PeZsmistic · March 27, 2023, 11:50pm

A bug report is required or this will not be tracked appropriately. Use @Bug-Support if you are unable to.

lolmanurfunny · March 29, 2023, 3:54am

It frustrates me how WaitForChild doesn’t respect the fact that the thread it was called in has died, assuming it has yet to resolve at the time the thread is killed.

Additionally, this may be an engine-level memory leak. Logically speaking, it would only make sense that the thread, which is dead, is still in memory due to the wfc call. ^{^{Could possibly be why character spawning/LoadCharacter leaks client memory.}}

DukeAunarky · May 13, 2023, 7:30pm

Support
I don’t wanna rely on adding even more hacks to ‘fix’ this.

focasds · May 18, 2023, 9:21pm

Just updated this post to request another feature in it and be a bit clearer, since now that I adjusted a lot of my code base to use coroutine.close, my console/output gets spammed by the message “cannot resume dead coroutine”.

OptimizedFunction · July 4, 2023, 6:32pm

Bump! I was working on some code which used coroutines and it has been a nightmare to debug this. It wasn’t breaking anything, but there is absolutely no trace to see why it is happening.

Of course this error shouldn’t be thrown in the first place because the thread is dead. A fix would be appreciated!

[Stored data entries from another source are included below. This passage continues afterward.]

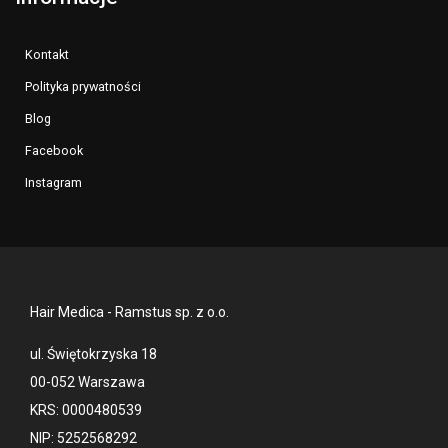
Kontakt
Polityka prywatności
Blog
Facebook
Instagram
Hair Medica - Ramstus sp. z o.o.
ul. Świętokrzyska 18
00-052 Warszawa
KRS: 0000480539
NIP: 5252568292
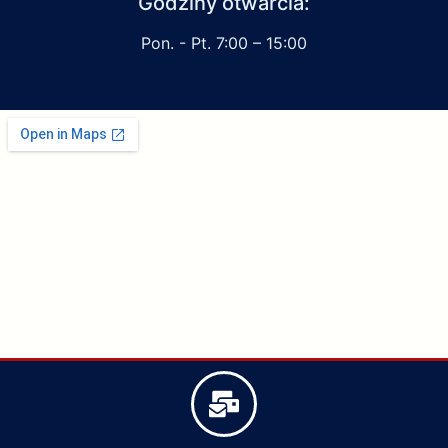
Godziny otwarcia:
Pon. - Pt. 7:00 – 15:00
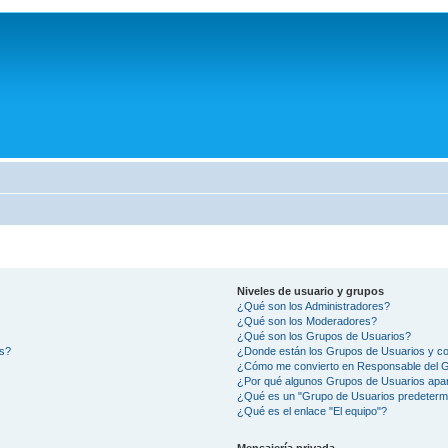
Niveles de usuario y grupos
¿Qué son los Administradores?
¿Qué son los Moderadores?
¿Qué son los Grupos de Usuarios?
os?
¿Donde están los Grupos de Usuarios y co
¿Cómo me convierto en Responsable del 
¿Por qué algunos Grupos de Usuarios apar
¿Qué es un "Grupo de Usuarios predeterm
¿Qué es el enlace "El equipo"?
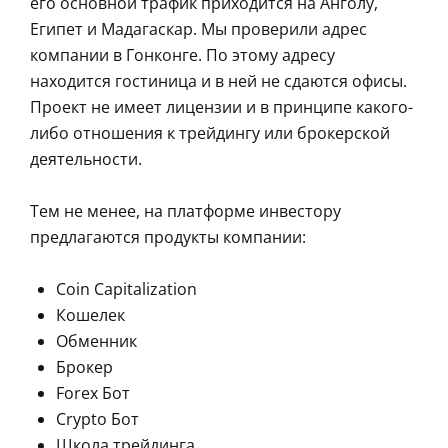
его основной трафик приходится на Анголу,
Египет и Мадагаскар. Мы проверили адрес
компании в Гонконге. По этому адресу
находится гостиница и в ней не сдаются офисы.
Проект не имеет лицензии и в принципе какого-
либо отношения к трейдингу или брокерской
деятельности.
Тем не менее, на платформе инвестору
предлагаются продукты компании:
Сoin Capitalization
Кошелек
Обменник
Брокер
Forex Бот
Crypto Бот
Школа трейдинга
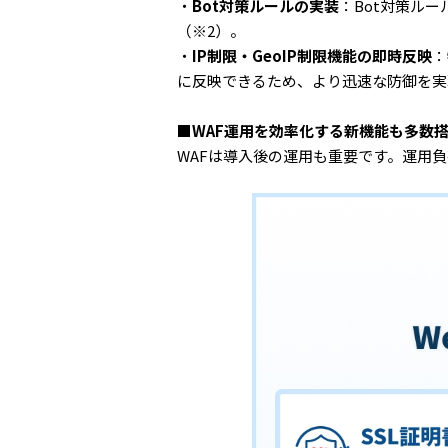
・
Bot対策ルールの実装
：Bot対策ル
（※2）。
・
IP制限・GeoIP制限機能の即時反映
：
に反映できるため、より迅速な防御を実
■WAF運用を効率化する新機能も多数
WAFは導入後の運用も重要です。運用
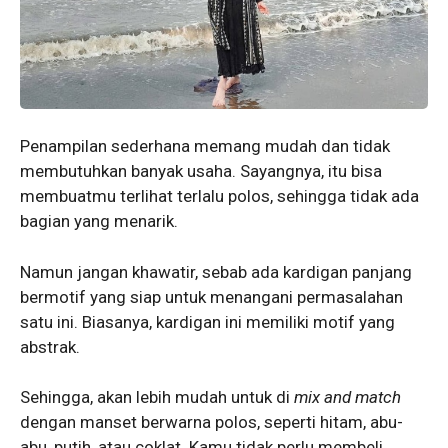
Penampilan sederhana memang mudah dan tidak
membutuhkan banyak usaha. Sayangnya, itu bisa
membuatmu terlihat terlalu polos, sehingga tidak ada
bagian yang menarik.
Namun jangan khawatir, sebab ada kardigan panjang
bermotif yang siap untuk menangani permasalahan
satu ini. Biasanya, kardigan ini memiliki motif yang
abstrak.
Sehingga, akan lebih mudah untuk di
mix and match
dengan manset berwarna polos, seperti hitam, abu-
abu, putih, atau coklat. Kamu tidak perlu membeli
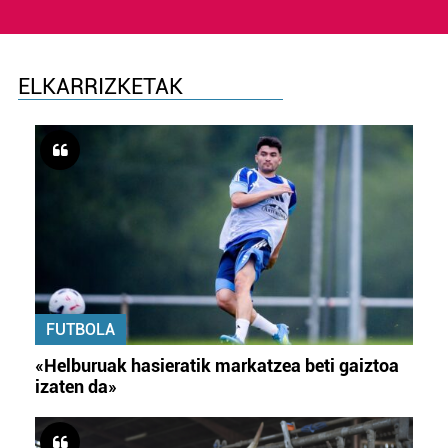
ELKARRIZKETAK
FUTBOLA
«Helburuak hasieratik markatzea beti gaiztoa
izaten da»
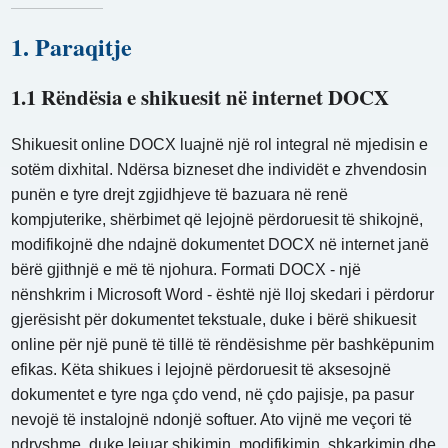
1. Paraqitje
1.1 Rëndësia e shikuesit në internet DOCX
Shikuesit online DOCX luajnë një rol integral në mjedisin e
sotëm dixhital. Ndërsa bizneset dhe individët e zhvendosin
punën e tyre drejt zgjidhjeve të bazuara në renë
kompjuterike, shërbimet që lejojnë përdoruesit të shikojnë,
modifikojnë dhe ndajnë dokumentet DOCX në internet janë
bërë gjithnjë e më të njohura. Formati DOCX - një
nënshkrim i Microsoft Word - është një lloj skedari i përdorur
gjerësisht për dokumentet tekstuale, duke i bërë shikuesit
online për një punë të tillë të rëndësishme për bashkëpunim
efikas. Këta shikues i lejojnë përdoruesit të aksesojnë
dokumentet e tyre nga çdo vend, në çdo pajisje, pa pasur
nevojë të instalojnë ndonjë softuer. Ato vijnë me veçori të
ndryshme, duke lejuar shikimin, modifikimin, shkarkimin dhe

Maelstorm_1973 · July 5, 2023, 3:07am

To be honest, I would file this as a bug report because the error messages does not state where the error is. I’ve had this problem myself with using this. What I was forced to do to resolve the issue was something like this module script (I call it pthread):

local mutexTable = {}

-- Waits for the mutex to become available then
-- locks it and returns.
local function mutexLock(mutex)
	if mutexTable[mutex] == nil then
		mutexTable[mutex] = true
	else
		while mutexTable[mutex] = true do
			task.wait(0)
		end
		mutexTable[mutex] = true
	end
end

-- Waits for the specified time in seconds for the mutex
-- to become available.  Then locks it and returns.
-- Returns true if the mutex was acquired, false if not.
local function mutexLockTimed(mutex, waitTime)
	local flag = false
	if mutexTable[mutex] == nil then
		mutexTable[mutex] = true
		flag = true
	else
		local timer = waitTime
		while mutexTable[mutex] = true and timer > 0 do
			timer -= task.wait(0)
		end
		if mutexTable[mutex] == false then
			mutexTable[mutex] = true
			flag = true
		end
	end
	return flag
end

-- Unlocks the mutex.
local function mutexUnlock(mutex)
	mutexTable[mutex] = false
end

-- ******** Module

local module = {}

module.mutexLock = mutexLock
module.mutexLockTimed = mutexLockTimed
module.mutexUnlock = mutexUnlock

return module

Normally, when dealing with spinlocks and threads, at the assembly level various forms of CMPXCHG are used to swap and compare the value of a memory location that’s a mutex lock. The instruction is guaranteed to be atomic. Because LUA is an interpreted language, there is absolutely no way to guarantee that my code above is atomic, but it’s the best that I can do in this environment.

So to use the module, do this:

local pthread = require(pthread)
local MUTEX = 25
local cancleThread = false

-- A loop in a different thread that does something
-- and checks if it should exit every iteration.
task.spawn(function()
	-- Setup
	local count = 0
	local status

	-- Loop
	while true do
		count += 1
		pthread.mutexLock(MUTEX)
		status = cancelThread
		pthread.mutexUnlock(MUTEX)
		if status == true then
			break
		end
		task.wait(0.1)
	end
end)

-- Cancels the above loop after 15 seconds.
task.wait(15)
pthread.mutexLock(MUTEX)
cancelThread = true
pthread.mutexUnlock(MUTEX)

After implementing this and using it, I haven’t had any more problems with it. However, there’s always a risk about things not being atomic.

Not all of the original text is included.